▶ **Work to complete**
Show every line below where "хорошо" appears.

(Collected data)

[Start of section]

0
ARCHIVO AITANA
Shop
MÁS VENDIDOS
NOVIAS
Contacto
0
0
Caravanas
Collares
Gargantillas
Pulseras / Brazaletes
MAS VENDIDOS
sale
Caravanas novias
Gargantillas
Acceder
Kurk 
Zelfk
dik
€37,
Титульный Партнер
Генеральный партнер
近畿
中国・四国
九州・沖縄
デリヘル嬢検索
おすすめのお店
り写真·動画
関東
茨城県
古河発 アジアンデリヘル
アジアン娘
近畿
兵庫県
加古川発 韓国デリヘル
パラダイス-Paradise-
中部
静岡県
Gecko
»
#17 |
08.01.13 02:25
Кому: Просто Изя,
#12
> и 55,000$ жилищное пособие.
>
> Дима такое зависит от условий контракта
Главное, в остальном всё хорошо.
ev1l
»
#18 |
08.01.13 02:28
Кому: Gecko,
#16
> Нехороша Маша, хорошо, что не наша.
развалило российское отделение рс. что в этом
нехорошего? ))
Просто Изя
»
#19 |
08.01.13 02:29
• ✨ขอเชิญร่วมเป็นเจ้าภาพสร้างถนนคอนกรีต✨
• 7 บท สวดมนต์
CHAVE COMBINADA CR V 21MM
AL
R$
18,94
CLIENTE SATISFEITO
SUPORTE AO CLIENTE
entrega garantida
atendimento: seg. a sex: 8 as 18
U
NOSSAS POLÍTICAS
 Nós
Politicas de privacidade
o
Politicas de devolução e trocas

[End of section]
[Start of section]

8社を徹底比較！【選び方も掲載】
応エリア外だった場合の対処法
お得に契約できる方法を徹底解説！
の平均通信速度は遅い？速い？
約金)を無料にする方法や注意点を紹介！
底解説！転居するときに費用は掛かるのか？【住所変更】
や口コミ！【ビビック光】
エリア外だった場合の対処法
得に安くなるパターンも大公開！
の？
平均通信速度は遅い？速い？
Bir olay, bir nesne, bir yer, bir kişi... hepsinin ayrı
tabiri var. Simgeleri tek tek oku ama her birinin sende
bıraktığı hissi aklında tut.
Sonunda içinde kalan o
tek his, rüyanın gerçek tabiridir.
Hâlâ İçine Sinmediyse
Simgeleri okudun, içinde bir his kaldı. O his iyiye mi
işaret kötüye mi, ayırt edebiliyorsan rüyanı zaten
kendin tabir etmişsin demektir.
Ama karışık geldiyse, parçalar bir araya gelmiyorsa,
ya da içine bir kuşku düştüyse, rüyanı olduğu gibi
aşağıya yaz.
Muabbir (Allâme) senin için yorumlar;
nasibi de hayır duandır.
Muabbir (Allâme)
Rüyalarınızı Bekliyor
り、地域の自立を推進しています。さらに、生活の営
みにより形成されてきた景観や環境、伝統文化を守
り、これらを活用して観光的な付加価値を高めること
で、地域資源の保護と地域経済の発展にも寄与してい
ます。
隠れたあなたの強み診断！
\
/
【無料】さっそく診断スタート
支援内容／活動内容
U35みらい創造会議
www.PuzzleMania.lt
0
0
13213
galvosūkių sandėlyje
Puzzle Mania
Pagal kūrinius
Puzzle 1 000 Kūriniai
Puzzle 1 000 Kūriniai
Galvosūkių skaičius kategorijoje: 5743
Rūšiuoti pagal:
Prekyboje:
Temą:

[End of section]

▶ **Output for this exercise**
Главное, в остальном всё хорошо.
> Нехороша Маша, хорошо, что не наша.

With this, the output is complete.